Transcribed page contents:

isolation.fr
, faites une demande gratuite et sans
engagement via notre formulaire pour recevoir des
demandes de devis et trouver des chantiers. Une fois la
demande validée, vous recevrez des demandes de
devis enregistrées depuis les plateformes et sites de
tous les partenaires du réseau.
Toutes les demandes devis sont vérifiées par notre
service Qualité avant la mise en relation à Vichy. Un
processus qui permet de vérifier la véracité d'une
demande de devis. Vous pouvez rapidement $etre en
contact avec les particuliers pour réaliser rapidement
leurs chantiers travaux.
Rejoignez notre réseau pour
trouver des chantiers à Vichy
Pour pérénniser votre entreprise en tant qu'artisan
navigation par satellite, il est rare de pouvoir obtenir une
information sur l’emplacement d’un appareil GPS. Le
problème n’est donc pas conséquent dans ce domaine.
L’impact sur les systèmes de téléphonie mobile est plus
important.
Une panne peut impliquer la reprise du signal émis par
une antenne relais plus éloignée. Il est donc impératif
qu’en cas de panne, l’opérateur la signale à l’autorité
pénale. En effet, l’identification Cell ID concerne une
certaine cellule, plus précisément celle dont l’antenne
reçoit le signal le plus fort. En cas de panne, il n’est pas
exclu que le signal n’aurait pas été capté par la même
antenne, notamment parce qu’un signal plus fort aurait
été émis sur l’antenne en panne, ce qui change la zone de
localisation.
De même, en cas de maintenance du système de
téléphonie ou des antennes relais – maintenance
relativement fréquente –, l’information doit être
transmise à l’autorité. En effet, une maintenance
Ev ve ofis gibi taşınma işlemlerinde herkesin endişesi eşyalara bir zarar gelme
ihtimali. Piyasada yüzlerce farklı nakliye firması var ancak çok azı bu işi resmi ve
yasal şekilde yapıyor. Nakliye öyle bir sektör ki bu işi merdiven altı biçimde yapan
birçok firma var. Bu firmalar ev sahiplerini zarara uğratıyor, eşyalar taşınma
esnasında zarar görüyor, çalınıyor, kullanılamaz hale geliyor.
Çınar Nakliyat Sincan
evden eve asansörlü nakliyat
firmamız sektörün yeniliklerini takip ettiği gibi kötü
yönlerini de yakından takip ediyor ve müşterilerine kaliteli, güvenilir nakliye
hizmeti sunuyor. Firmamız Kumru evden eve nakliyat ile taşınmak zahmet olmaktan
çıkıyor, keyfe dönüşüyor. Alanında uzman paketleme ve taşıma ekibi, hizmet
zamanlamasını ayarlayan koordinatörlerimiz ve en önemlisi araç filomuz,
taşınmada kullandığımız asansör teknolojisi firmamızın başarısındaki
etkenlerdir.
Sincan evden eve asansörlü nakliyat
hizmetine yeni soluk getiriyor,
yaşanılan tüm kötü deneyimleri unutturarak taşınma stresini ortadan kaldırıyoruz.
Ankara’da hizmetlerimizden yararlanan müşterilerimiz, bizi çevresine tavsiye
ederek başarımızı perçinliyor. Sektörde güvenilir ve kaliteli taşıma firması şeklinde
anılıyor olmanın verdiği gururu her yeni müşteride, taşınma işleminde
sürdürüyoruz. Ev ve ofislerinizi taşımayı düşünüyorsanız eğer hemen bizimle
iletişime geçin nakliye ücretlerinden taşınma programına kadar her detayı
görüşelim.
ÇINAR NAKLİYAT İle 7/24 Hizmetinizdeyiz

ASSIGNMENT:
Quote the data above verbatim from its first line to the line that includes "yönlerini de yakından", with both boundary lines retained.

RESULT OF THE TASK:
isolation.fr
, faites une demande gratuite et sans
engagement via notre formulaire pour recevoir des
demandes de devis et trouver des chantiers. Une fois la
demande validée, vous recevrez des demandes de
devis enregistrées depuis les plateformes et sites de
tous les partenaires du réseau.
Toutes les demandes devis sont vérifiées par notre
service Qualité avant la mise en relation à Vichy. Un
processus qui permet de vérifier la véracité d'une
demande de devis. Vous pouvez rapidement $etre en
contact avec les particuliers pour réaliser rapidement
leurs chantiers travaux.
Rejoignez notre réseau pour
trouver des chantiers à Vichy
Pour pérénniser votre entreprise en tant qu'artisan
navigation par satellite, il est rare de pouvoir obtenir une
information sur l’emplacement d’un appareil GPS. Le
problème n’est donc pas conséquent dans ce domaine.
L’impact sur les systèmes de téléphonie mobile est plus
important.
Une panne peut impliquer la reprise du signal émis par
une antenne relais plus éloignée. Il est donc impératif
qu’en cas de panne, l’opérateur la signale à l’autorité
pénale. En effet, l’identification Cell ID concerne une
certaine cellule, plus précisément celle dont l’antenne
reçoit le signal le plus fort. En cas de panne, il n’est pas
exclu que le signal n’aurait pas été capté par la même
antenne, notamment parce qu’un signal plus fort aurait
été émis sur l’antenne en panne, ce qui change la zone de
localisation.
De même, en cas de maintenance du système de
téléphonie ou des antennes relais – maintenance
relativement fréquente –, l’information doit être
transmise à l’autorité. En effet, une maintenance
Ev ve ofis gibi taşınma işlemlerinde herkesin endişesi eşyalara bir zarar gelme
ihtimali. Piyasada yüzlerce farklı nakliye firması var ancak çok azı bu işi resmi ve
yasal şekilde yapıyor. Nakliye öyle bir sektör ki bu işi merdiven altı biçimde yapan
birçok firma var. Bu firmalar ev sahiplerini zarara uğratıyor, eşyalar taşınma
esnasında zarar görüyor, çalınıyor, kullanılamaz hale geliyor.
Çınar Nakliyat Sincan
evden eve asansörlü nakliyat
firmamız sektörün yeniliklerini takip ettiği gibi kötü
yönlerini de yakından takip ediyor ve müşterilerine kaliteli, güvenilir nakliye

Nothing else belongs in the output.